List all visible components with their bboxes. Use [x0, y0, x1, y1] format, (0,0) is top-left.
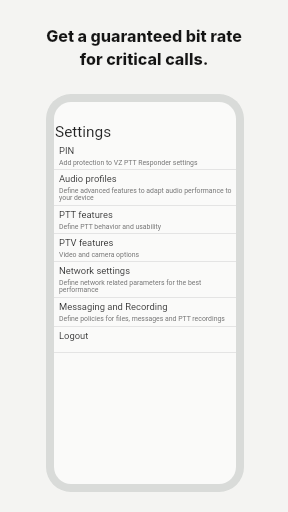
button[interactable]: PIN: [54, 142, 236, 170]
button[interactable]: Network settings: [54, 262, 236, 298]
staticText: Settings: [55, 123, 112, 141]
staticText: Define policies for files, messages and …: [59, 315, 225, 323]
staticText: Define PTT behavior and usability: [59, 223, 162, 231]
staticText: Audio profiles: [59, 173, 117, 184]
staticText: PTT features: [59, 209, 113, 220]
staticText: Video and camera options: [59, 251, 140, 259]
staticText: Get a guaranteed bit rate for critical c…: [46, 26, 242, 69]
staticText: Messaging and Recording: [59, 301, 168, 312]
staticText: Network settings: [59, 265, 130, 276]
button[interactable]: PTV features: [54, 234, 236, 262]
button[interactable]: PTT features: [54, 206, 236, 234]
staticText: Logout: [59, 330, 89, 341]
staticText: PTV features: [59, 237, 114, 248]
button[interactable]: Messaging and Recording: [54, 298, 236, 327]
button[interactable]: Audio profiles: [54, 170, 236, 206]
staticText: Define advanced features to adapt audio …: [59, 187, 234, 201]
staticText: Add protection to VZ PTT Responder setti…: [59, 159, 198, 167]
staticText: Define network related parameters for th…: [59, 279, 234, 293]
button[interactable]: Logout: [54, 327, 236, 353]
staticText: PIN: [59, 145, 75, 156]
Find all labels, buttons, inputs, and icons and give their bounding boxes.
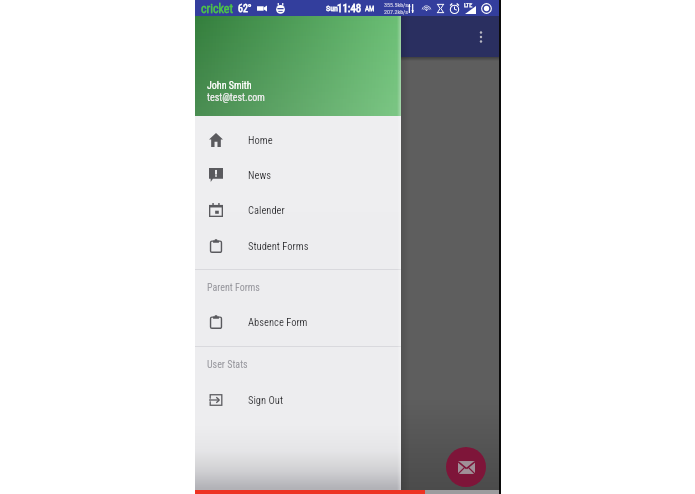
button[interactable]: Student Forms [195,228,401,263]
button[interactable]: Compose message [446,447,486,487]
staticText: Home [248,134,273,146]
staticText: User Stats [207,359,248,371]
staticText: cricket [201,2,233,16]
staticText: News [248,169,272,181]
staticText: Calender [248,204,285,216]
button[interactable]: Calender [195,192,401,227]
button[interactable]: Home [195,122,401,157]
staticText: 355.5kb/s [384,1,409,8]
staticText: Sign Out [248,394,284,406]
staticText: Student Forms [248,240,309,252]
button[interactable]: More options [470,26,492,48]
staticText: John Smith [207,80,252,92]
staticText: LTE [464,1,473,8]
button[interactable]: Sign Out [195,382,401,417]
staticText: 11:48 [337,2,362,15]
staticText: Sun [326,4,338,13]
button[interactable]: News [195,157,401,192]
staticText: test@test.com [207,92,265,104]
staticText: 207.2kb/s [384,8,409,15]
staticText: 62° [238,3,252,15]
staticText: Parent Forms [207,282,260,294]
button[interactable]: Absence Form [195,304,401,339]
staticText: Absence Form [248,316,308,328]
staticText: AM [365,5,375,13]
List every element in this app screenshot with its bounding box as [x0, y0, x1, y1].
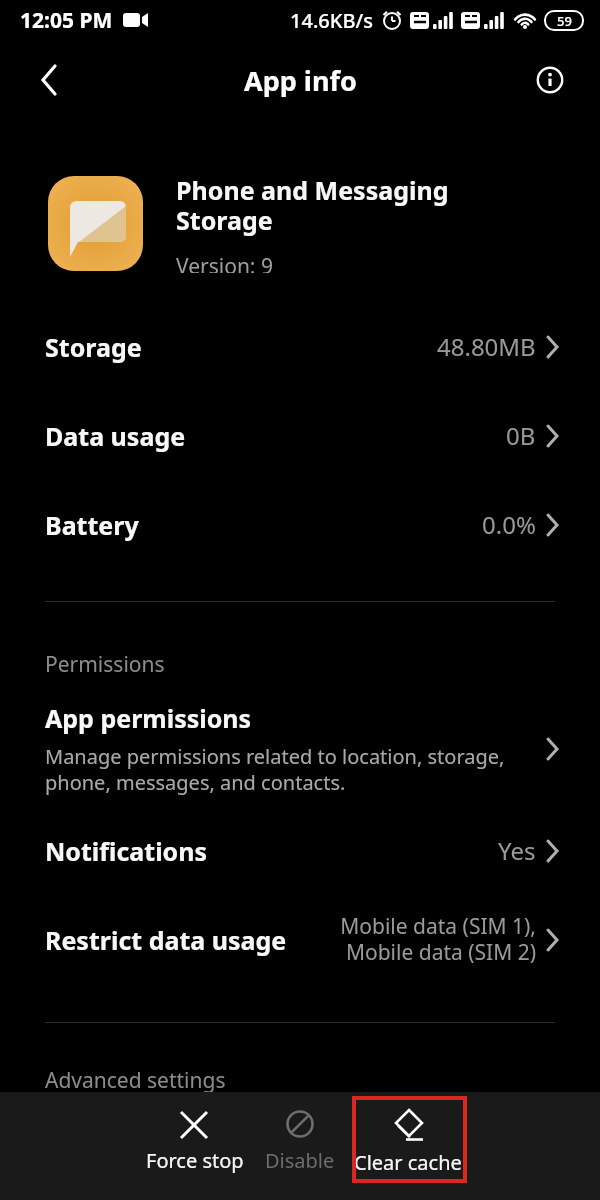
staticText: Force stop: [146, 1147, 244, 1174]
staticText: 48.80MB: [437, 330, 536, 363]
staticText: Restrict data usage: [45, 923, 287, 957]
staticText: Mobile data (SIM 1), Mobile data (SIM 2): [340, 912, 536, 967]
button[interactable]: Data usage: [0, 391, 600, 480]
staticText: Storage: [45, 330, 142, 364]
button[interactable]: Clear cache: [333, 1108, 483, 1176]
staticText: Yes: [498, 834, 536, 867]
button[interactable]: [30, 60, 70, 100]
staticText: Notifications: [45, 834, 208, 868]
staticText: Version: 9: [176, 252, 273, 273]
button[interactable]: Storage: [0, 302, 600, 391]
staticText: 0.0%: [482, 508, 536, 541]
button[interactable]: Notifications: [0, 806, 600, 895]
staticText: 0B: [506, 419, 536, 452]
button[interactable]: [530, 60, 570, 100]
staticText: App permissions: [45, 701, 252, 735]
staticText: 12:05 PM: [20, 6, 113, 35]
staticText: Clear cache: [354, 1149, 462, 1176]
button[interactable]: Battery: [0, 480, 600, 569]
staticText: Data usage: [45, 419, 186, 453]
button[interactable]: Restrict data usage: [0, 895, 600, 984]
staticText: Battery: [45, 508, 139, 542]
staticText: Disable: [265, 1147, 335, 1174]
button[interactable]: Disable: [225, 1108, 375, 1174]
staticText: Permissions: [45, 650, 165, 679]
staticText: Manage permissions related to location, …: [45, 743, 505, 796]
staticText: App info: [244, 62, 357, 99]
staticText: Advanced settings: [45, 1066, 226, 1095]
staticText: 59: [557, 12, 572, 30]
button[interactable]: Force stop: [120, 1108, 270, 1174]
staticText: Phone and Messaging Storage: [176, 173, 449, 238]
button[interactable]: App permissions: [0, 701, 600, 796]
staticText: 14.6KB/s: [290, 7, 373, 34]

○ ○ ○

### [Brief]
Go through the records above and copy each line where "Storage" is found.

### [Solution for this problem]
staticText: Storage: [45, 330, 142, 364]
button[interactable]: Storage: [0, 302, 600, 391]
staticText: Phone and Messaging Storage: [176, 173, 449, 238]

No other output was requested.